Top of Stored data
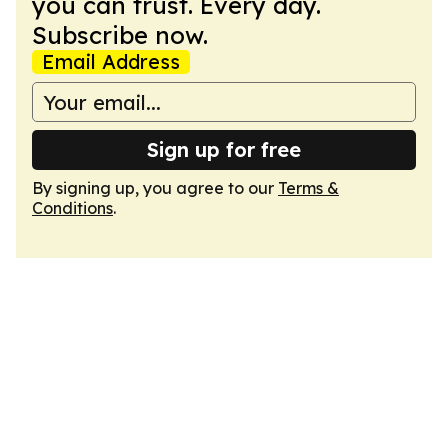
you can trust. Every day.
Subscribe now.
Email Address
Sign up for free
By signing up, you agree to our
Terms &
Conditions
.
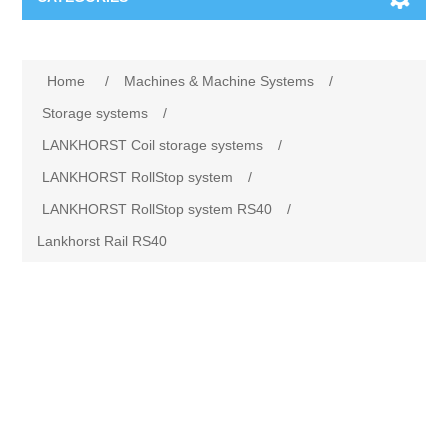
Machines & Machine Systems
Home
/
Machines & Machine Systems
/
Training
Metal cutting
Storage systems
/
LANKHORST Coil storage systems
/
Events
Shot blasting
LANKHORST RollStop system
/
LANKHORST RollStop system RS40
/
Partners
Storage systems
Lankhorst Rail RS40
Spare parts & Service
Machining
Contact
Heat treatment
Surface grinding
3D Metal Printing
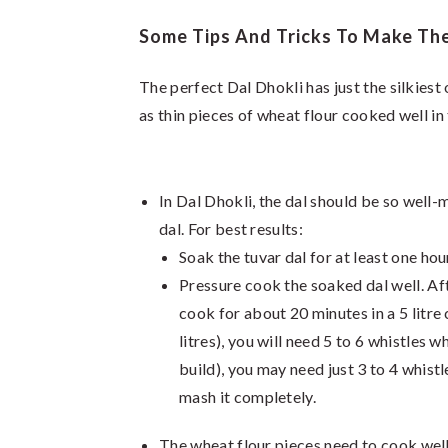
Some Tips And Tricks To Make The 
The perfect Dal Dhokli has just the silkies
as thin pieces of wheat flour cooked well in 
In Dal Dhokli, the dal should be so well-
dal. For best results:
Soak the tuvar dal for at least one hou
Pressure cook the soaked dal well. Afte
cook for about 20 minutes in a 5 litre 
litres), you will need 5 to 6 whistles 
build), you may need just 3 to 4 whistle
mash it completely.
The wheat flour pieces need to cook well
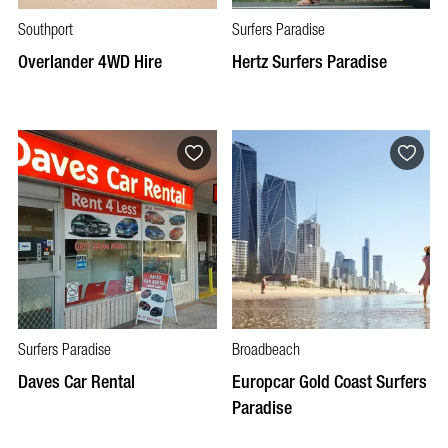
Southport
Surfers Paradise
Overlander 4WD Hire
Hertz Surfers Paradise
Surfers Paradise
Broadbeach
Daves Car Rental
Europcar Gold Coast Surfers
Paradise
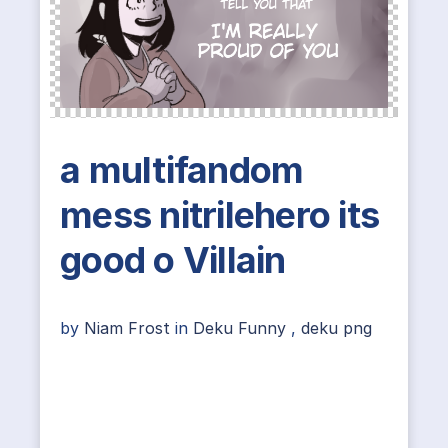
a multifandom
mess nitrilehero its
good o Villain
by
Niam Frost
in
Deku Funny
,
deku png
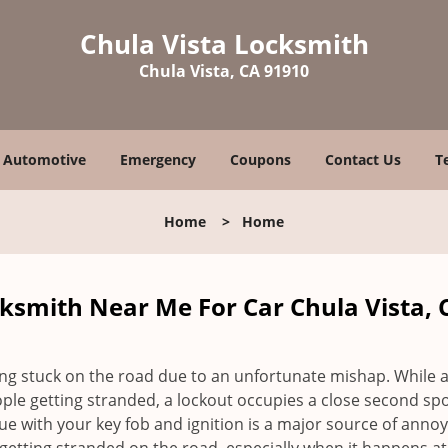
Chula Vista Locksmith
Chula Vista, CA 91910
Automotive
Emergency
Coupons
Contact Us
T
Home
>
Home
ksmith Near Me For Car Chula Vista, 
ing stuck on the road due to an unfortunate mishap. While 
ple getting stranded, a lockout occupies a close second spo
ssue with your key fob and ignition is a major source of anno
Bottom of Stored data
- Exercise details
Work out how many lines in the records hold the word "well", and answer with that number alone.

- Task solution
4